2) Iraq’s politics, by contrast, have gone backwards. If you want to look for bad news, this is the place—and it is a very unsettling and important development, to be sure. My colleague Ken Pollack writes convincingly of a political system that has become stalemated and a concept for a grand coalition government that has not played out the way we hoped. Iraq’s top two leaders do not speak and despise each other. The ministries of interior and defense still have no new leaders as part of the coalition government formed in late 2010.

Sunnis again perceive Iranian hands—as well as vengeful hearts—in the agendas of the Shia-dominated Iraqi political parties. Kurds remain ambitious about expanding the Kurdistan region to include taking control of disputed lands to the south, such as the oil-rich city of Kirkuk and its environs. The Sadrists, part of Maliki’s coalition and his fellow Shia, are a nefarious force in Iraqi politics. Two terrorist groups, KH and AH as they are often known, complement the troublemaking of al-Qaeda, which may still have one thousand fighters in the country (contrasted with less than one hundred currently in Afghanistan). Thankfully high oil prices mean that there is money for the central government to toss around, softening some of the anger that could otherwise boil up, but Iraq’s civil war of a few years ago cannot yet be considered definitively over.

3) As a result, three thousand U.S. troops in Iraq is too few. We have learned in the opening days of September that the Obama administration is proposing a plan to keep some three thousand American forces in Iraq into 2012, if Baghdad agrees. To be fair, this is three thousand more troops than Iraq has assented to so far, and it would be better than nothing. Such a group could help oversee training, provide key liaisons to American intelligence, offer guidance on arms sales and, to a limited extent, help operate key military assets that Iraqi forces do not yet themselves possess, like drones.

However, what three thousand troops cannot do is have a meaningful presence on the ground. They cannot interpose themselves in tense spots. They cannot participate in confidence-building missions in places where Iraqi nerves may be on edge and various parties may need reassurance. They cannot go out on joint patrols and man joint checkpoints with Iraqi army and police forces as well as Kurdish peshmerga in those parts of northern Iraq where territories remain contested. They cannot, in short, help buy more time for Iraq—time for wounds to heal, trust to be built, individual relationships across different organizations and sectarian groups to be forged, and perhaps even a big outstanding political issue or two (like the future status of Kirkuk, which is supposed to be decided someday by referendum) to be resolved or at least partially defused.
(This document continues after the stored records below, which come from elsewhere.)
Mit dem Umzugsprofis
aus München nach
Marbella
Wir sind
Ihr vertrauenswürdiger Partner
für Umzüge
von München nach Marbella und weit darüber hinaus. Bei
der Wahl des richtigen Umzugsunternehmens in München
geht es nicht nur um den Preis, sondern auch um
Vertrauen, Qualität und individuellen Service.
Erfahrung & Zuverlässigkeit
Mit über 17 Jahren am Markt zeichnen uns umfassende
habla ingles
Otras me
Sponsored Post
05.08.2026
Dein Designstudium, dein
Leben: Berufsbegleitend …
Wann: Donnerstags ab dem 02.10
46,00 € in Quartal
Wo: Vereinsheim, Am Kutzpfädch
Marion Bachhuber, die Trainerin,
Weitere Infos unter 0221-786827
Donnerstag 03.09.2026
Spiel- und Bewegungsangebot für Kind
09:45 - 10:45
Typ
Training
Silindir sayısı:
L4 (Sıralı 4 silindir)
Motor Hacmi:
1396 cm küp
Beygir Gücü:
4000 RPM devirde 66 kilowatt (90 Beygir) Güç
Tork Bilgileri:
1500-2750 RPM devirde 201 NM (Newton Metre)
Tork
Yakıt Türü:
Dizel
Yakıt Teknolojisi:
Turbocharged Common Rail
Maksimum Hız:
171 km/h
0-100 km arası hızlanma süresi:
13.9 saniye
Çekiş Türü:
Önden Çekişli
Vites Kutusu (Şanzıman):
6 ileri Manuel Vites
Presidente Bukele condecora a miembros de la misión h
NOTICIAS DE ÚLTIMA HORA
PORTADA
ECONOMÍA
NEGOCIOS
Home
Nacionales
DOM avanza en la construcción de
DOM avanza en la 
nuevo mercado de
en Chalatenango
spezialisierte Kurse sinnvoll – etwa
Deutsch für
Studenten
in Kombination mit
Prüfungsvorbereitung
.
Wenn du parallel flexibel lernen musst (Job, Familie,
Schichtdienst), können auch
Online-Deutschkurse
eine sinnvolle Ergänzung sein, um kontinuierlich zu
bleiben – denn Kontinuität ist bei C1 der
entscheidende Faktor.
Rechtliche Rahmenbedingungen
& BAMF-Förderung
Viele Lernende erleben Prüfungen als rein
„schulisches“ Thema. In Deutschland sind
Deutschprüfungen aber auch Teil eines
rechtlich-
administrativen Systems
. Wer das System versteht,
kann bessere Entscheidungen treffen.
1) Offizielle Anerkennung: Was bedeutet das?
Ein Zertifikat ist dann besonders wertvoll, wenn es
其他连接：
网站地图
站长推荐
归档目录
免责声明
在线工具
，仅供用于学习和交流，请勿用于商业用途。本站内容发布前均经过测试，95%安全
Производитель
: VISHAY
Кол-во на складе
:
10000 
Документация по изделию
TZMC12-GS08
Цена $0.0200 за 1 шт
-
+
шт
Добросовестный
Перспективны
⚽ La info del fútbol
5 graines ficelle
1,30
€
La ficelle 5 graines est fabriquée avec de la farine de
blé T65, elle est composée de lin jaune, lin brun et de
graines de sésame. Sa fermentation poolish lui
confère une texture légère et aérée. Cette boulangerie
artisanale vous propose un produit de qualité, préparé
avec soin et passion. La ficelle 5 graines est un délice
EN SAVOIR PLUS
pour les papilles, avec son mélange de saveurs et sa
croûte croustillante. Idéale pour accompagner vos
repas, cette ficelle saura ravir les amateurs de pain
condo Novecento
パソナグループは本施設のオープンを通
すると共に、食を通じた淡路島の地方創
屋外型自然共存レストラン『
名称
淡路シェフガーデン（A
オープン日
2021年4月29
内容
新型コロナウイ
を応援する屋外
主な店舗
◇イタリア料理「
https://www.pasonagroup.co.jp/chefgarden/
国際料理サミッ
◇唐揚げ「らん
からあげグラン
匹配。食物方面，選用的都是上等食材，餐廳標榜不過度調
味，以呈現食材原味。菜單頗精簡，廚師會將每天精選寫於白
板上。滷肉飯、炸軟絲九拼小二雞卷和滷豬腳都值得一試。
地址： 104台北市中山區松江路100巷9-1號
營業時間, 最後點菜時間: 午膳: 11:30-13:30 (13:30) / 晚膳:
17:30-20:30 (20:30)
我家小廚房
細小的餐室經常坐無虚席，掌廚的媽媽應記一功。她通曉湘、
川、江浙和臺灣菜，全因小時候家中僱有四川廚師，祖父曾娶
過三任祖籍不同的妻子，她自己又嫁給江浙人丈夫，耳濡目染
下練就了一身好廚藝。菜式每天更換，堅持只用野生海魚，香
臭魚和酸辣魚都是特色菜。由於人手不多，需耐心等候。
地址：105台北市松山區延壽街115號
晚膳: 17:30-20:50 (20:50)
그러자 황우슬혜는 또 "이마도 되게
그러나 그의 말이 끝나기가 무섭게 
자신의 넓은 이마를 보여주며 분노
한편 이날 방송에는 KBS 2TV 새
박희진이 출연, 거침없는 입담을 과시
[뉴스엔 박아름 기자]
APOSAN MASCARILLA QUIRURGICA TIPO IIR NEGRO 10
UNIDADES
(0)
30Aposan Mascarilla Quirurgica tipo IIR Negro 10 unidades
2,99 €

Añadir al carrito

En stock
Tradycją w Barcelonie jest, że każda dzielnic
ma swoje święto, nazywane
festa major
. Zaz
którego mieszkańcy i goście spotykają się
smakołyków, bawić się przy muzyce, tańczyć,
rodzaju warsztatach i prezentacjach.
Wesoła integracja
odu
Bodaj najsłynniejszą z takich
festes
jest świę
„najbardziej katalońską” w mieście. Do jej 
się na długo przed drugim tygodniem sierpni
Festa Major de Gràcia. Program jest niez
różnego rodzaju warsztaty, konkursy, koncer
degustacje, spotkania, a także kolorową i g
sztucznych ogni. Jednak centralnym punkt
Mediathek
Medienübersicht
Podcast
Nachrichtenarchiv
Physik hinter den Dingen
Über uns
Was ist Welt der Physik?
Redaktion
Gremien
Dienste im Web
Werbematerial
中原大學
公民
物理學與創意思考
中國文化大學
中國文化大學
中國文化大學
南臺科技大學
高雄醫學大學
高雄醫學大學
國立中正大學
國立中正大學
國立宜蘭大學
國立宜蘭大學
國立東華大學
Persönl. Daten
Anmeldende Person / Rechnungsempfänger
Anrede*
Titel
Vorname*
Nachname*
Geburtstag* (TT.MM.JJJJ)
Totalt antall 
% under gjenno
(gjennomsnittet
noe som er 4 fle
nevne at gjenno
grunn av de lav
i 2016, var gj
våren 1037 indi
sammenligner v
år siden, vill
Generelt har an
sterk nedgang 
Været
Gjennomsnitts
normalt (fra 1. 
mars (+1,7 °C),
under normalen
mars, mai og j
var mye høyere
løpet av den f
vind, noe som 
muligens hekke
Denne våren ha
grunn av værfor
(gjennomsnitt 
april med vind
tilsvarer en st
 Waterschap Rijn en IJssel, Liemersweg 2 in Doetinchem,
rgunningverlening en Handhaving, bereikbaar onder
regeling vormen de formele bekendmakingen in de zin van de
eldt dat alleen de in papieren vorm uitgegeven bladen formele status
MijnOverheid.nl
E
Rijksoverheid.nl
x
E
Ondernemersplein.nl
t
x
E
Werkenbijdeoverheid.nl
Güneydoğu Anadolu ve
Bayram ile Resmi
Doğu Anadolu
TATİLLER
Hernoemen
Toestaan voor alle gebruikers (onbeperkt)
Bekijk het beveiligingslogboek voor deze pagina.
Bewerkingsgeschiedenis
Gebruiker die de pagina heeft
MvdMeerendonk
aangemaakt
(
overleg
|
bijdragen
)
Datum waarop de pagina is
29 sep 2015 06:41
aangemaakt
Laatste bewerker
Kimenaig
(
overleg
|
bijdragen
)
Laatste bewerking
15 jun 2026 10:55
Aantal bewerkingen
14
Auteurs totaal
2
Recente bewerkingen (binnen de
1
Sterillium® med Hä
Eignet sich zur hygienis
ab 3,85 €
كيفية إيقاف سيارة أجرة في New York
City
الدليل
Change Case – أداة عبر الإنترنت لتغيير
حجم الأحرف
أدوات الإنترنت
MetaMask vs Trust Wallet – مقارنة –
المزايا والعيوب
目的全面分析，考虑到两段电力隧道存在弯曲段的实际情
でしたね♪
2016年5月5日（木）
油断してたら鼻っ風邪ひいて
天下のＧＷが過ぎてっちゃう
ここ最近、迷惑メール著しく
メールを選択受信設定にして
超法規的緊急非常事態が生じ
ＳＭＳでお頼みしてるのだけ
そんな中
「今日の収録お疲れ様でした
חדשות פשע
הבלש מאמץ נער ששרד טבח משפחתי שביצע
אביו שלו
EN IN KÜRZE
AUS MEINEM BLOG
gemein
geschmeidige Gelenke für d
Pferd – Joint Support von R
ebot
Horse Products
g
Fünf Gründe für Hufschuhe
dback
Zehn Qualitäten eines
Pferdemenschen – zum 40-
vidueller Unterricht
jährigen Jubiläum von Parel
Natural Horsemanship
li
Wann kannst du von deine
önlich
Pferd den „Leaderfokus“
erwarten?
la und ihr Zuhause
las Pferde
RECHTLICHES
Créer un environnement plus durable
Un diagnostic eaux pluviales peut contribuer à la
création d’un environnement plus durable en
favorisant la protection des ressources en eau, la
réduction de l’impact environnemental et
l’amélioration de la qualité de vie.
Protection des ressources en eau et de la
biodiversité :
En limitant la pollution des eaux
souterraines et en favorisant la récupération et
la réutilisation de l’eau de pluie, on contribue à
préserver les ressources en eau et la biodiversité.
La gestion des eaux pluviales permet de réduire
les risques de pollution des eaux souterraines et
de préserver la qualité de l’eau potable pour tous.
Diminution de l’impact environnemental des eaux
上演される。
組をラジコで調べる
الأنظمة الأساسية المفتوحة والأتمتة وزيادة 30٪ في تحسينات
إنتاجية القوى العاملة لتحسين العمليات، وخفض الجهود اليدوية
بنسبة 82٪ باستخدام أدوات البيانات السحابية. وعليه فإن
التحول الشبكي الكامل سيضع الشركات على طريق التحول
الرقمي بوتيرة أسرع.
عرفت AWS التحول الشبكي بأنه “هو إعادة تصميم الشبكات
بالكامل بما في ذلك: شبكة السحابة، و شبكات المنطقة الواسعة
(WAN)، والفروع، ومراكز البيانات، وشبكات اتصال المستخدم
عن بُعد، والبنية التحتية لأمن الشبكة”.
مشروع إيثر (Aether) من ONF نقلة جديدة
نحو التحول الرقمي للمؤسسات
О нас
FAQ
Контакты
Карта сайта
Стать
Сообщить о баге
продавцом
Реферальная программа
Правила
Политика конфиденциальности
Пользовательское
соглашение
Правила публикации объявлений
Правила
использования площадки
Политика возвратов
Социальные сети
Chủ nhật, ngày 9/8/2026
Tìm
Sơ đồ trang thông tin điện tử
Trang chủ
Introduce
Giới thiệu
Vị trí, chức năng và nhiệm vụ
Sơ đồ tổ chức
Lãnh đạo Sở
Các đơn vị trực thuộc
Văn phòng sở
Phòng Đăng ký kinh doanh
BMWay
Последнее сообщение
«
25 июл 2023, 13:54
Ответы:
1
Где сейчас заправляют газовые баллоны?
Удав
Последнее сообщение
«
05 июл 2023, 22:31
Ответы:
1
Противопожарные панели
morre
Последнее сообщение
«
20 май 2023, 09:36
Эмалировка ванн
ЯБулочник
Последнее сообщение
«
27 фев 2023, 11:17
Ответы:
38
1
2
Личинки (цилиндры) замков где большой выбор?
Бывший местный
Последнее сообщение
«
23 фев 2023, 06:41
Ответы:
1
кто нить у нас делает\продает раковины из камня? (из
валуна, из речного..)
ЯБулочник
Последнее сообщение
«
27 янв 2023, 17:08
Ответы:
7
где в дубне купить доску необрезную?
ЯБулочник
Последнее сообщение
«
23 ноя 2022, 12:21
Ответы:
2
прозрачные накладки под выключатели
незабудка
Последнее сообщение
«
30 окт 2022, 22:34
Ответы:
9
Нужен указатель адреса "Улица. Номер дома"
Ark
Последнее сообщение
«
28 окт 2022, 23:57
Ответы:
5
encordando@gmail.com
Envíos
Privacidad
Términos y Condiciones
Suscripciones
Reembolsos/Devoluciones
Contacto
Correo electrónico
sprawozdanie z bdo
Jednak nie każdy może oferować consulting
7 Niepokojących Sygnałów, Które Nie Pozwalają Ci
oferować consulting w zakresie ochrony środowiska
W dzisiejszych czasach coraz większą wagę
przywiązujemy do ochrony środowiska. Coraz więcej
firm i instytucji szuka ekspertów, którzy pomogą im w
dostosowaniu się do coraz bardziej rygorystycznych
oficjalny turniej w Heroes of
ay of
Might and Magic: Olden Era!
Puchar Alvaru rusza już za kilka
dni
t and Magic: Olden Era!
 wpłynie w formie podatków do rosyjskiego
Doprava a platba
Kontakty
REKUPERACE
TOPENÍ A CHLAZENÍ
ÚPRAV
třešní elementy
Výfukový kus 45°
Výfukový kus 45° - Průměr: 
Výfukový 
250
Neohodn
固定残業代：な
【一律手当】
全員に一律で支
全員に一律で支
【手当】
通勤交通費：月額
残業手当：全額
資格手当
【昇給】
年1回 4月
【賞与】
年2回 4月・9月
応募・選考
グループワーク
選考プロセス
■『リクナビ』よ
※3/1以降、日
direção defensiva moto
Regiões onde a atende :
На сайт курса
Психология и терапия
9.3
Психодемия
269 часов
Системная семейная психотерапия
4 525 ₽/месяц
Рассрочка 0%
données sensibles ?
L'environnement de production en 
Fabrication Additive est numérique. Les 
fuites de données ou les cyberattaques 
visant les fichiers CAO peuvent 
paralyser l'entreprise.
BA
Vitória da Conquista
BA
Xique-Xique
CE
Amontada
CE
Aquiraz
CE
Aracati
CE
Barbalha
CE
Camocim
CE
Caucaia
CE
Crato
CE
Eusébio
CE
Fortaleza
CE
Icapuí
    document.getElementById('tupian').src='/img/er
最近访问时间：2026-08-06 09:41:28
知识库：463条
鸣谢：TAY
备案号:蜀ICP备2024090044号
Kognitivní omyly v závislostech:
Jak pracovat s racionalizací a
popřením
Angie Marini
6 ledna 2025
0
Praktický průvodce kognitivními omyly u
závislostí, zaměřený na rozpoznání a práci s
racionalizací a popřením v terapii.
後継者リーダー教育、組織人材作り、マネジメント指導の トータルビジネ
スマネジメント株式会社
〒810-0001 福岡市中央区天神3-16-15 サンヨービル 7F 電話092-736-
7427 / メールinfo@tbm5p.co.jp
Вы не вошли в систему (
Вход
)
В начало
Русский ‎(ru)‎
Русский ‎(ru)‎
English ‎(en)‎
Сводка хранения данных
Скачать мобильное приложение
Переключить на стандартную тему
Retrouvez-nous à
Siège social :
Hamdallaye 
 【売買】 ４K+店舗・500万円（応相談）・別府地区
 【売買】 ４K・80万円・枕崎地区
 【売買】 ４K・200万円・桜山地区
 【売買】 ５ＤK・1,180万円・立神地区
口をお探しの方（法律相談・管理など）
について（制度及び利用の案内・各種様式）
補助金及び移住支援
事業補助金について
Keeping ten to twenty thousand U.S. troops in Iraq could do all the above. If carried out for say three more years, it might cost us a total of $30­–40 billion over that time. It is a small price to solidify the gains of what has already been a trillion dollar investment in one of the Middle East’s most pivotal states. The Obama administration should reconsider—and hope that the Iraqi government will too.